● What you have to do:
Give the number of lines in the records below that include the word "Preise", and add nothing to it.

(Input data begins)

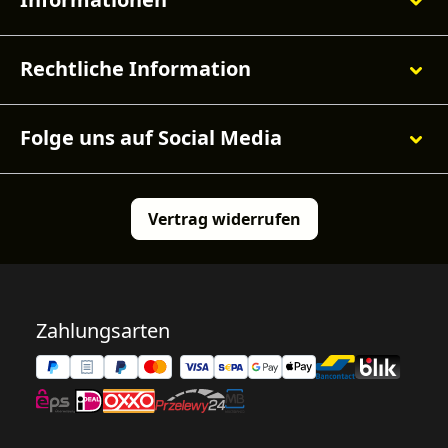
Rechtliche Information
Folge uns auf Social Media
Vertrag widerrufen
Zahlungsarten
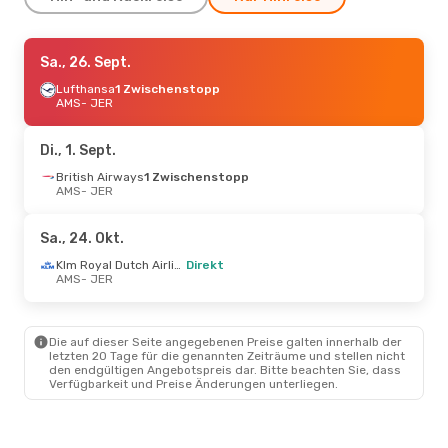
Fr., 21. Aug.
Sa., 26. Sept.
- Mo., 24. Aug.
Lufthansa
1 Zwischenstopp
Klm Royal Dutch Airlines
Direkt
AMS
AMS
- JER
- JER
Klm Royal Dutch Airlines
Direkt
JER
- AMS
Di., 1. Sept.
Sa., 19. Sept.
British Airways
- Sa., 26. Sept.
1 Zwischenstopp
AMS
- JER
British Airways
1 Zwischenstopp
AMS
- JER
British Airways
1 Zwischenstopp
Sa., 24. Okt.
JER
- AMS
Klm Royal Dutch Airlines
Direkt
AMS
- JER
Sa., 24. Okt.
- Mi., 28. Okt.
Klm Royal Dutch Airlines
Direkt
AMS
- JER
Die auf dieser Seite angegebenen Preise galten innerhalb der
Klm Royal Dutch Airlines
letzten 20 Tage für die genannten Zeiträume und stellen nicht
1 Zwischenstopp
den endgültigen Angebotspreis dar. Bitte beachten Sie, dass
JER
- AMS
Verfügbarkeit und Preise Änderungen unterliegen.
Sa., 26. Sept.
- Sa., 26. Sept.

(Input data ends)

● Expected answer:
2